Problem statement - Set down only what runs from the line containing "042-934-8120" through the last line of the data, exactly as it reads.

Supplied material -
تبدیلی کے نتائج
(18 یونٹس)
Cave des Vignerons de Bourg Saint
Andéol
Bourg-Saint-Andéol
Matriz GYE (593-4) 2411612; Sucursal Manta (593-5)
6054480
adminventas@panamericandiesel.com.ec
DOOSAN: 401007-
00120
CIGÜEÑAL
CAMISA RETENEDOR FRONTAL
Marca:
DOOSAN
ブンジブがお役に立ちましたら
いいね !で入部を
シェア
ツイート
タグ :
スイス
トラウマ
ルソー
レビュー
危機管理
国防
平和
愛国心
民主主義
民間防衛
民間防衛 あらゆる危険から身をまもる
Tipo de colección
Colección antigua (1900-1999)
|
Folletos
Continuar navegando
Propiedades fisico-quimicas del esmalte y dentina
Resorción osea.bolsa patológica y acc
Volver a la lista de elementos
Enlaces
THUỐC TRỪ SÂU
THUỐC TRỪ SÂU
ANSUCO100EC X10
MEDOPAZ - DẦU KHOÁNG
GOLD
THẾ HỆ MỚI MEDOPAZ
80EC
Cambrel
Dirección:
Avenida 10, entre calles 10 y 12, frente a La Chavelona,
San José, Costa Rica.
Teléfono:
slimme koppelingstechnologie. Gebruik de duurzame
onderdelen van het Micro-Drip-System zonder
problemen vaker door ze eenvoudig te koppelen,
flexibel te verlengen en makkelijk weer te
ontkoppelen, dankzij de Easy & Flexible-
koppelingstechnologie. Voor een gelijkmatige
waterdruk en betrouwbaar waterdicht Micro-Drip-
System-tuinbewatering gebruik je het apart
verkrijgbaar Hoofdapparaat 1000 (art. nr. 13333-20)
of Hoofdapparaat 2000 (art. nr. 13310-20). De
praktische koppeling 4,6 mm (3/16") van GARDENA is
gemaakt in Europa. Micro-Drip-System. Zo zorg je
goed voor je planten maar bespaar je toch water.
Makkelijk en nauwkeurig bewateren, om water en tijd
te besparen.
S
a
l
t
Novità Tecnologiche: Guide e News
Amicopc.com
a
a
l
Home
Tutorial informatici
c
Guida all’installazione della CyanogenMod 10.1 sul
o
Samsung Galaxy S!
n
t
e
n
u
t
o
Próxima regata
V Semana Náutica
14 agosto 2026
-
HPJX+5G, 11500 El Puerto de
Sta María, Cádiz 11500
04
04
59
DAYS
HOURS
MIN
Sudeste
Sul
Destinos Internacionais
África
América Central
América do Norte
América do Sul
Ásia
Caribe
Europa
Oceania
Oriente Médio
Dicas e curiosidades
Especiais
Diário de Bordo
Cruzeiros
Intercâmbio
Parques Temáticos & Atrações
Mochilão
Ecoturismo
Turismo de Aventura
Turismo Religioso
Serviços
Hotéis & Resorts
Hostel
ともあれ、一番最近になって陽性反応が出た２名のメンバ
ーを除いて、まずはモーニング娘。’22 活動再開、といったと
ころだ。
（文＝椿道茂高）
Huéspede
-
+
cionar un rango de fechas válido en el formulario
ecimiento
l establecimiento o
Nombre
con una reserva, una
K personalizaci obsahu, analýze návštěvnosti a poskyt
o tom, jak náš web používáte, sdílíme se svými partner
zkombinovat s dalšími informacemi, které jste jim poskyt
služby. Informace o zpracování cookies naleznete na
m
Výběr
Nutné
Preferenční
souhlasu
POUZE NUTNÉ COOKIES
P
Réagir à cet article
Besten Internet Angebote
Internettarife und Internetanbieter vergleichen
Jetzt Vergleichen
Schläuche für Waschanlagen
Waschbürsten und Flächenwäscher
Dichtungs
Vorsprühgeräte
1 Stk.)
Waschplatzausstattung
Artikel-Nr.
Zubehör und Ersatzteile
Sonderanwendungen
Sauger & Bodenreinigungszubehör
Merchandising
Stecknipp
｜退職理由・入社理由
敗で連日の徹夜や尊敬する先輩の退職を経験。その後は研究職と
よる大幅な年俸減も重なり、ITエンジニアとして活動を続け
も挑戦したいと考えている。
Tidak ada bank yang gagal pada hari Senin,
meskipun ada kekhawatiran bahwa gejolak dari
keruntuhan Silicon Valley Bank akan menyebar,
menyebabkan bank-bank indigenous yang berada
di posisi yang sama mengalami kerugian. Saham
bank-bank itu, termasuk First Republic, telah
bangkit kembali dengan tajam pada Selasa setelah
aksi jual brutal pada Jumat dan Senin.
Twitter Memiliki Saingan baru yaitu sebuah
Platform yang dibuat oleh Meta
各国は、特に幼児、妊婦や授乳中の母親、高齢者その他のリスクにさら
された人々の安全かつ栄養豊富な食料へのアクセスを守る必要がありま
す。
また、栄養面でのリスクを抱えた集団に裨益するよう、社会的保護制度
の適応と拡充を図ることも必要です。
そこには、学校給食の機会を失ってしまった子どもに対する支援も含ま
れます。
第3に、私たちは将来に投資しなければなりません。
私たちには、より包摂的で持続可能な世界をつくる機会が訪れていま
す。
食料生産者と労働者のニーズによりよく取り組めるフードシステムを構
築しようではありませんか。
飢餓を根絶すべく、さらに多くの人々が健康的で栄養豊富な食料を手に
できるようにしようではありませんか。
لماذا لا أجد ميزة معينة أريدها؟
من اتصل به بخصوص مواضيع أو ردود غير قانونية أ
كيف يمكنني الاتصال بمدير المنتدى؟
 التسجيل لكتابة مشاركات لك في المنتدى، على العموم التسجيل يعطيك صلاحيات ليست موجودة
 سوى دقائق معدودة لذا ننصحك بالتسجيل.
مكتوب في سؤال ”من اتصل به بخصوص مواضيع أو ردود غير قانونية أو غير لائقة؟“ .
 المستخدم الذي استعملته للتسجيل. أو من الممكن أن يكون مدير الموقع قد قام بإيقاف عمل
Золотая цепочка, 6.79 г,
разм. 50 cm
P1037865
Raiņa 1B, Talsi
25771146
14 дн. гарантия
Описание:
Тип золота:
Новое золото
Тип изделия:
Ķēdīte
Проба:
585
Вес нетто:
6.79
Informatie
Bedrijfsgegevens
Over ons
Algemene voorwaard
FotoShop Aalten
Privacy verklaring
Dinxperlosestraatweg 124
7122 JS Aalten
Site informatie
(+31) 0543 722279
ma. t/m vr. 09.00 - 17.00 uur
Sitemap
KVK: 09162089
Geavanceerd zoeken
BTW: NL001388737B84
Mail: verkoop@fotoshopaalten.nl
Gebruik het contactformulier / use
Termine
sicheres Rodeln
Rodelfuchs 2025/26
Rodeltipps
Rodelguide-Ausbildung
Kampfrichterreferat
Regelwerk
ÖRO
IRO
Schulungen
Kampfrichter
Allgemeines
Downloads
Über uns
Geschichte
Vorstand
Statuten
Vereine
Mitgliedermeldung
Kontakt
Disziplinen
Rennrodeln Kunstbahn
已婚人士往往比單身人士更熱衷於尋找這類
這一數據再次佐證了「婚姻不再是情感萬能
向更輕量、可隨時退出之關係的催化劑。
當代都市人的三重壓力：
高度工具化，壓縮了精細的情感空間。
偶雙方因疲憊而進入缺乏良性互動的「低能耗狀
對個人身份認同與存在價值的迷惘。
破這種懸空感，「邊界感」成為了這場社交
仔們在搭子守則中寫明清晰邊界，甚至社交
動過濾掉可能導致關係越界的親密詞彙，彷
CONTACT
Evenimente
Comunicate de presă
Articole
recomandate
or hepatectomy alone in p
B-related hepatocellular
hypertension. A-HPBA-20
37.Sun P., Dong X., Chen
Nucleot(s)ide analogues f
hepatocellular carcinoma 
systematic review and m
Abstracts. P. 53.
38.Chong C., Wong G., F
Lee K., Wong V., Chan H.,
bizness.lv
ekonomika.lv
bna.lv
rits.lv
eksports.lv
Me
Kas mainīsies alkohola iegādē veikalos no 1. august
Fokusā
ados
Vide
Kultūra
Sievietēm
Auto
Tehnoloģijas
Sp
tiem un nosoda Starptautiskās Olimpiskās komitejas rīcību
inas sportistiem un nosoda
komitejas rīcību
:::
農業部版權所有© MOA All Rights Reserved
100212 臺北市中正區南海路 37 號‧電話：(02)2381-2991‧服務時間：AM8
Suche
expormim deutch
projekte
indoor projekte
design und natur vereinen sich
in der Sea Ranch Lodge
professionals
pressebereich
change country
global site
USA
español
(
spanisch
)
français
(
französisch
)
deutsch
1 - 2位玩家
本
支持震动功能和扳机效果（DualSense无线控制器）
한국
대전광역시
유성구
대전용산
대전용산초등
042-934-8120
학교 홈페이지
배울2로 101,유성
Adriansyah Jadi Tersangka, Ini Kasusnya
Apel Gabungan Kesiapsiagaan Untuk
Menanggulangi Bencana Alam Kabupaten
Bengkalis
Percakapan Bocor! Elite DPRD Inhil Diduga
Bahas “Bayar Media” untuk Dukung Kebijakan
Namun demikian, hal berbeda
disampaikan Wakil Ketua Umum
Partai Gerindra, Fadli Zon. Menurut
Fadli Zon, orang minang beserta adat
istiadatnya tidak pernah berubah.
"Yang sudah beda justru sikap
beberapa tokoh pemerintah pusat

Finished task -
042-934-8120
학교 홈페이지
배울2로 101,유성
Adriansyah Jadi Tersangka, Ini Kasusnya
Apel Gabungan Kesiapsiagaan Untuk
Menanggulangi Bencana Alam Kabupaten
Bengkalis
Percakapan Bocor! Elite DPRD Inhil Diduga
Bahas “Bayar Media” untuk Dukung Kebijakan
Namun demikian, hal berbeda
disampaikan Wakil Ketua Umum
Partai Gerindra, Fadli Zon. Menurut
Fadli Zon, orang minang beserta adat
istiadatnya tidak pernah berubah.
"Yang sudah beda justru sikap
beberapa tokoh pemerintah pusat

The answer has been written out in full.